- _PROBLEM REQUIREMENTS_:
In the entries below, find the line with "Дальнева - цена" and print exactly every line from there up to and including the line with "Все предложения", with no other lines.

Items from a data source:
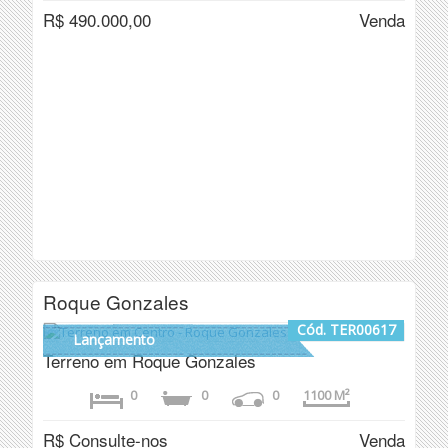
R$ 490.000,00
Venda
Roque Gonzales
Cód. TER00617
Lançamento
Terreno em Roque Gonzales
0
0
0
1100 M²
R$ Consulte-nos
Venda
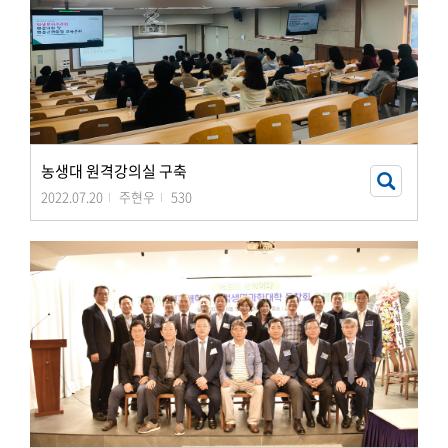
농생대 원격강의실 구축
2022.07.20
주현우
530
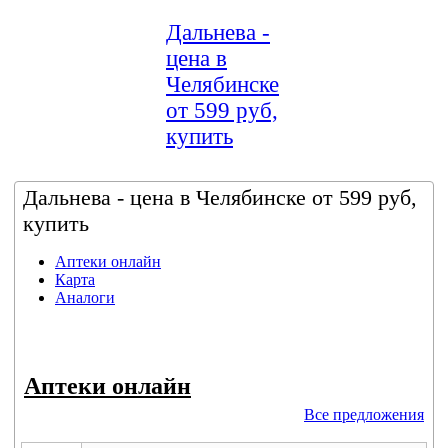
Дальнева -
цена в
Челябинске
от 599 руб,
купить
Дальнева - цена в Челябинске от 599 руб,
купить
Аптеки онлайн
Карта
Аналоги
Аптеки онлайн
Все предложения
--
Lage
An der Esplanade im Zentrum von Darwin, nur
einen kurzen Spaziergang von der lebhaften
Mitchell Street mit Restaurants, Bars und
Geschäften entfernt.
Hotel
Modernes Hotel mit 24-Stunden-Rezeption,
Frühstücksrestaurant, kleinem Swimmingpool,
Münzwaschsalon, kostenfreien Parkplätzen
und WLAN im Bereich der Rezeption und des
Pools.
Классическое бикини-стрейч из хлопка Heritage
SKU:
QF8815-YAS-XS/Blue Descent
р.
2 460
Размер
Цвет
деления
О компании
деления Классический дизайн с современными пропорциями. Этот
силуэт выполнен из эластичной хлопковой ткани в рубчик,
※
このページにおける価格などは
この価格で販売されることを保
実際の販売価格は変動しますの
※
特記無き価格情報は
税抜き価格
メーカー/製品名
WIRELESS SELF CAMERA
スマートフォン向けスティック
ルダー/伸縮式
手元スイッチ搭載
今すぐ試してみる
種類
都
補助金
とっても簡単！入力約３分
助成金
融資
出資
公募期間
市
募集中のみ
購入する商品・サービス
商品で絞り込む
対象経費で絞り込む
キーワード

- _WORKED SOLUTION_:
Дальнева - цена в Челябинске от 599 руб,
купить
Аптеки онлайн
Карта
Аналоги
Аптеки онлайн
Все предложения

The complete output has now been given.